(Dataset excerpts)
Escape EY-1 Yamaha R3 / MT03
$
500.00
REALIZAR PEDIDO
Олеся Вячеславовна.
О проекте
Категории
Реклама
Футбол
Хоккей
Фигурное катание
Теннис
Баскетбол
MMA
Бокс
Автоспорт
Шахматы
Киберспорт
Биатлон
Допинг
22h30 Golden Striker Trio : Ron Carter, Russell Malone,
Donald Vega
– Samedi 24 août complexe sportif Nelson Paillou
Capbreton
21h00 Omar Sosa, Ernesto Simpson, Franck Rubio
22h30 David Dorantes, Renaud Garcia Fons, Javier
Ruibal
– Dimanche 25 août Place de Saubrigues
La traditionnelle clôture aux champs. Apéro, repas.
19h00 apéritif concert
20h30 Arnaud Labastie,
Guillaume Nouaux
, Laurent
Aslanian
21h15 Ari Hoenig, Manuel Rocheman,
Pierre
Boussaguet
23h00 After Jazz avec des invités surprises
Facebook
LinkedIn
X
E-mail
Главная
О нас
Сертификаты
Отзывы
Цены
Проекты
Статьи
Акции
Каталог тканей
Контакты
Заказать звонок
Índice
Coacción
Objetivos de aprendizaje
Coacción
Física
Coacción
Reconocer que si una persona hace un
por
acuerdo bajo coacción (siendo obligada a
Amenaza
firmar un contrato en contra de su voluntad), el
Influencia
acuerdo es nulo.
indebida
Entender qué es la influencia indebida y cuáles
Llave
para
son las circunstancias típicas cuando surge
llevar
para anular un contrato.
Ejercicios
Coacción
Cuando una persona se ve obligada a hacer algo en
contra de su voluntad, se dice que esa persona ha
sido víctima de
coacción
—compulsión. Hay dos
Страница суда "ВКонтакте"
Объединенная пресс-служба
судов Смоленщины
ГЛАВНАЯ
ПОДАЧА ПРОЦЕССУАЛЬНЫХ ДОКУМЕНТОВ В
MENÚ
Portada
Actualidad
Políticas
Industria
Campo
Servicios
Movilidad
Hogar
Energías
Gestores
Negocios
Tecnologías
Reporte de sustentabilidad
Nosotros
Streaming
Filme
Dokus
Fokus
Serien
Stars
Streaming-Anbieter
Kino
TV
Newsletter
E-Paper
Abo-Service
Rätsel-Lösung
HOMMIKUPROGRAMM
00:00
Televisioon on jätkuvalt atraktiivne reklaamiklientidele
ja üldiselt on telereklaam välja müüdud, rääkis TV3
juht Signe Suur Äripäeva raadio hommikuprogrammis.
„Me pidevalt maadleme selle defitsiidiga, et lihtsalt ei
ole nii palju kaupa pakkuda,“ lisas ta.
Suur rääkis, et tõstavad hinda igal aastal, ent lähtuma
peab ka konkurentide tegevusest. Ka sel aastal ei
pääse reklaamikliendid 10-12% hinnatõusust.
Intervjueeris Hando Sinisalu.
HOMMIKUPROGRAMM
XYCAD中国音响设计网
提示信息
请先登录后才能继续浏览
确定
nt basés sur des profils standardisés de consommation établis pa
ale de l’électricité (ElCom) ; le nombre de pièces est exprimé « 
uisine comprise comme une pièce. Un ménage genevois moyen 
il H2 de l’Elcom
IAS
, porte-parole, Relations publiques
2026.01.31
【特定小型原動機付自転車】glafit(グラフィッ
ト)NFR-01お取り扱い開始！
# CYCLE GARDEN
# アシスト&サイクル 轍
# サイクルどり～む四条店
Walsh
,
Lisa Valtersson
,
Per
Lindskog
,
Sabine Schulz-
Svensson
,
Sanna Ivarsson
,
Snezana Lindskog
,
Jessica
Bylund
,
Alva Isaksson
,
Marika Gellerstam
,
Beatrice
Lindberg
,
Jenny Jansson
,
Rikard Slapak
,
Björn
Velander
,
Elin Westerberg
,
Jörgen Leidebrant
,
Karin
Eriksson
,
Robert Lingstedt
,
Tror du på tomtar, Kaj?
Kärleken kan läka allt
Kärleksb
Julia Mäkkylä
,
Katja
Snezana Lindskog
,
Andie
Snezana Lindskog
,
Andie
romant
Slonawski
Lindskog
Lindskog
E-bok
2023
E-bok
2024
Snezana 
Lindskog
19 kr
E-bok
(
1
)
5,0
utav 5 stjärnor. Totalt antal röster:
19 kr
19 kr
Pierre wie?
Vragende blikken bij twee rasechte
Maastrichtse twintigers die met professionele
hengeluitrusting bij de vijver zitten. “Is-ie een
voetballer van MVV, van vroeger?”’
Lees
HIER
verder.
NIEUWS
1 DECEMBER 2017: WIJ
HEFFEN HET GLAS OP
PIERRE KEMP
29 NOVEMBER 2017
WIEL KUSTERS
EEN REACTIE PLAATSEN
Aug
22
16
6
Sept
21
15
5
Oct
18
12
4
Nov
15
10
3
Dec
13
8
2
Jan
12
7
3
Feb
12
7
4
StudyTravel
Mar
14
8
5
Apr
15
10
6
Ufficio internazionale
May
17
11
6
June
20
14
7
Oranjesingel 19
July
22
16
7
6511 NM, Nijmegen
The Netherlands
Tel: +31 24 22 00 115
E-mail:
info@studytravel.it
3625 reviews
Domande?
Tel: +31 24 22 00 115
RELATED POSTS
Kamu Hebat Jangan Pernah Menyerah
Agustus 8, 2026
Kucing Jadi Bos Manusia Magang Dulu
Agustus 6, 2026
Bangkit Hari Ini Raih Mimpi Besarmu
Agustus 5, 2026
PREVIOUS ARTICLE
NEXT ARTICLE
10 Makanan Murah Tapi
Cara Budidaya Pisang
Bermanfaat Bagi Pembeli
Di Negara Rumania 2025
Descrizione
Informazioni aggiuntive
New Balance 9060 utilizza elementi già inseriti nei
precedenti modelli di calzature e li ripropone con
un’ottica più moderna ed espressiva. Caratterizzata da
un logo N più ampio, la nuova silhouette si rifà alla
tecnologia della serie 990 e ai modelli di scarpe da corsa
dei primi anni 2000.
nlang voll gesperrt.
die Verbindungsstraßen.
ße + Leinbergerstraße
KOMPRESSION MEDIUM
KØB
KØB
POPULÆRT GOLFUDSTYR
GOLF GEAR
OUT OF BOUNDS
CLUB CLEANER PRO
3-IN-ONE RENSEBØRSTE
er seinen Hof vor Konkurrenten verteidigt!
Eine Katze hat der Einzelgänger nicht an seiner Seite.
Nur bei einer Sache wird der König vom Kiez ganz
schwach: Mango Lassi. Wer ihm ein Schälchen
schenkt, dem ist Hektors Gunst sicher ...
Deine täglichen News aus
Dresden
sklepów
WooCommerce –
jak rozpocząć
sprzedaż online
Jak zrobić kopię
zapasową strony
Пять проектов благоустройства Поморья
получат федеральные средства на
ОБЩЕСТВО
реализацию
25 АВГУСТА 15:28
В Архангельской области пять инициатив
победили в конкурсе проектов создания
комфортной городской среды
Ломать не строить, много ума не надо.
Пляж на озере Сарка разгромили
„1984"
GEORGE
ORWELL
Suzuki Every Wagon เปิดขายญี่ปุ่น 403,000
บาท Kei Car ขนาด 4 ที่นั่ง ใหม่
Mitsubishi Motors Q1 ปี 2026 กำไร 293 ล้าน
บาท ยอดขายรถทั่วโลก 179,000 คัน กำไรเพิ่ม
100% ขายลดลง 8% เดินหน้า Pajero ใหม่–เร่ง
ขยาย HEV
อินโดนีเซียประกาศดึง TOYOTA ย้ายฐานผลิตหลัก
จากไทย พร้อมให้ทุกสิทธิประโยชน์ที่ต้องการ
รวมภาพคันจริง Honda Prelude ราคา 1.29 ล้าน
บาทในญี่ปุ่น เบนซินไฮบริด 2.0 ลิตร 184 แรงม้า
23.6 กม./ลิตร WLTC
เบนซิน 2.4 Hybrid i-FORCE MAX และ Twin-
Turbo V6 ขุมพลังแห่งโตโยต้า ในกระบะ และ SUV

▶ _What you have to do_
Only the lines above from the one with "firmar un contrato" through the one with "Cuando una persona" should be duplicated, character for character.

▶ _Response to this task_
firmar un contrato en contra de su voluntad), el
Influencia
acuerdo es nulo.
indebida
Entender qué es la influencia indebida y cuáles
Llave
para
son las circunstancias típicas cuando surge
llevar
para anular un contrato.
Ejercicios
Coacción
Cuando una persona se ve obligada a hacer algo en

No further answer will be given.